Appropriate statistics: Mostly. There was no reported sample size calculation. The authors report the use of the Mann-Whitney for comparing two groups, and the Kruskal-Wallis + Dunn’s test for multiple groups. However, it is not clear why a uniform approach was not taken. Additionally, a correction for multiple testing (a good idea) is reported in one of the figures, but not in the method, so unclear when it was applied. Lastly, as some of the results were very positive, it would have been better to perform a roc analysis for the proteins identified as potential biomarkers, such that a cut-off could be made, and this would have contributed to the translatability (e.g. use as biomarkers) of the results.

Viral model used: Hospitalized patients with confirmed or assumed COVID-19 infection (ICU- & non-ICU patients)

Translatability: Yes, although there is limited discussion of the translatability in the discussion, it is expected that as some of the proteins identified as biomarkers of severe COVID-19 are detectable by commercial ELISAs, this could relatively easily be translated to clinical testing.

Supports trials of anti-IL-6 receptor antibodies and IL-1 receptor antagonist in treating COVID-19 and inhibiting the kinin-kallikrein system might serve as another potential treatment for severe-stage COVID-19 patients.

Main limitations:

1. The study is reported a multicentre study, but recruitment appears to have been performed in a single centre.

2. COVID-19 confirmation was based on 1) detection of SARS-CoV-2 or 2) presumed infection due to symptoms, signs and tomography scans. The latter is reasonable, but it would have been useful to report the definition for tomography confirmation.

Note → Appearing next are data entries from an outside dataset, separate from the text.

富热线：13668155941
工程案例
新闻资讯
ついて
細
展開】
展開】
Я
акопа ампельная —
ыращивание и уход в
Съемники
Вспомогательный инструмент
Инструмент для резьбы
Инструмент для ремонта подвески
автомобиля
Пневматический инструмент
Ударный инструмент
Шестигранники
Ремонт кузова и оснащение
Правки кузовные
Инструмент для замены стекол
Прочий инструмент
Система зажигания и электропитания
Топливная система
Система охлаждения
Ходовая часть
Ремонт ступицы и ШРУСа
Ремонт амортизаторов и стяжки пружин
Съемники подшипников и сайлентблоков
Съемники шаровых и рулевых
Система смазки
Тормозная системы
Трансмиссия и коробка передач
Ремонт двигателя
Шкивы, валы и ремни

3. The proteomics analysis is targeted, rather than unbiased/ discovery, limiting the number of potential biomarkers to the ELISA/ Olink panels available.

4. The controls are reasonable, although the demographics are not reported to assess the comparability. It would have been better to have included controls sampled from the same hospital in the same way, at the same time, ideally to have included patients with suspected COVID-19 that were not COVID-19 positive.

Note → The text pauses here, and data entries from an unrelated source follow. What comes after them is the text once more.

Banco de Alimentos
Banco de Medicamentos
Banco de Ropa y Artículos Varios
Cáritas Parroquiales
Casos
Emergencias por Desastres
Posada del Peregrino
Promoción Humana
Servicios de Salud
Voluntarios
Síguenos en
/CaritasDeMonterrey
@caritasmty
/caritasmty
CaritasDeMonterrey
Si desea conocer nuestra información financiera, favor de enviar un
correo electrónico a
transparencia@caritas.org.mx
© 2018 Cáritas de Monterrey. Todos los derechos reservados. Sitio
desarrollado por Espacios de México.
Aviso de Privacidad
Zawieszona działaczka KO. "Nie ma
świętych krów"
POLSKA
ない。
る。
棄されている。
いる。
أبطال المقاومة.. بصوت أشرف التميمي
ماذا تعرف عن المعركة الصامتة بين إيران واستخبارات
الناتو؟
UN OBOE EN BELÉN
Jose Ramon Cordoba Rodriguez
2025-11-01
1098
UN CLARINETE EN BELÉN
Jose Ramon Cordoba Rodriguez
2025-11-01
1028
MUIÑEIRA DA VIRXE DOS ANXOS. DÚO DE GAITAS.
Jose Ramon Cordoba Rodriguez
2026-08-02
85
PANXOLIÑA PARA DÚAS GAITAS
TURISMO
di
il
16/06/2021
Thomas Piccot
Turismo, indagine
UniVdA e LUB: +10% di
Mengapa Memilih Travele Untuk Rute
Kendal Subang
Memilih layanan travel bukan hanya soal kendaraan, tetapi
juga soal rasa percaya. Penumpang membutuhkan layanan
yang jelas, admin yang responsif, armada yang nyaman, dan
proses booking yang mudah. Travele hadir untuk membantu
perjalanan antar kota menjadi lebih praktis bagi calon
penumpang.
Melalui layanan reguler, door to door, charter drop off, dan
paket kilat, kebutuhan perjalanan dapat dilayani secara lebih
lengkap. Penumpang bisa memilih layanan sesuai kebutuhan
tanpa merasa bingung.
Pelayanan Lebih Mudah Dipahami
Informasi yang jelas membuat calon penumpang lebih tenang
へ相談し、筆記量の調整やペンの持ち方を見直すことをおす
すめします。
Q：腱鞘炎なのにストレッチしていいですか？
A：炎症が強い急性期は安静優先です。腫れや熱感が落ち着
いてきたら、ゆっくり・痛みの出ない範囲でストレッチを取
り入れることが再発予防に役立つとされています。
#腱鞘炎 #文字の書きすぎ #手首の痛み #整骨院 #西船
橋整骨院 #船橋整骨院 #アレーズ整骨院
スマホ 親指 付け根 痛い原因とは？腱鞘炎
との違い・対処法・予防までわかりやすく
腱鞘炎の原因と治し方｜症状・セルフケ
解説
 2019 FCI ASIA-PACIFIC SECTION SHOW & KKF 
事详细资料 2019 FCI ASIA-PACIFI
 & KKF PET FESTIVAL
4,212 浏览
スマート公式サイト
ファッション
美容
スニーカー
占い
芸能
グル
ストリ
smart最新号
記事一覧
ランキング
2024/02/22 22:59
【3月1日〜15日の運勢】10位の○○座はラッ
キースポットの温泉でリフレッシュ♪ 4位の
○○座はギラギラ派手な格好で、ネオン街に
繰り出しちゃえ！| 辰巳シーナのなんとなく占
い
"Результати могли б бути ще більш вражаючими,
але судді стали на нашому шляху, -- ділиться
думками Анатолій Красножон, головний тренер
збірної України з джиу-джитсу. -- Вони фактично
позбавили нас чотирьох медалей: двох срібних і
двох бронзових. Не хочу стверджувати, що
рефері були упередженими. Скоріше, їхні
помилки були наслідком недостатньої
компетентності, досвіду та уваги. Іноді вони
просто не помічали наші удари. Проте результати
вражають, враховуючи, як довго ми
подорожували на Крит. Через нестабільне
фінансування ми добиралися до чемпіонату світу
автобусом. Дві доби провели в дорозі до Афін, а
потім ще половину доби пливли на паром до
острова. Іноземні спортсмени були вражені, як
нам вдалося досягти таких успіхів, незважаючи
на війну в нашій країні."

5. It is reported that blood samples were taken frequently during the admission, but unclear which samples were used for the proteomic analysis. This is very important for the translatability of the results.

6. Statistical analysis comments as above.

7. Study searches for immune endotypes but biomarkers with detection in <80% of samples were excluded for proteomic analysis possible omitting smaller groups of immune endotypes.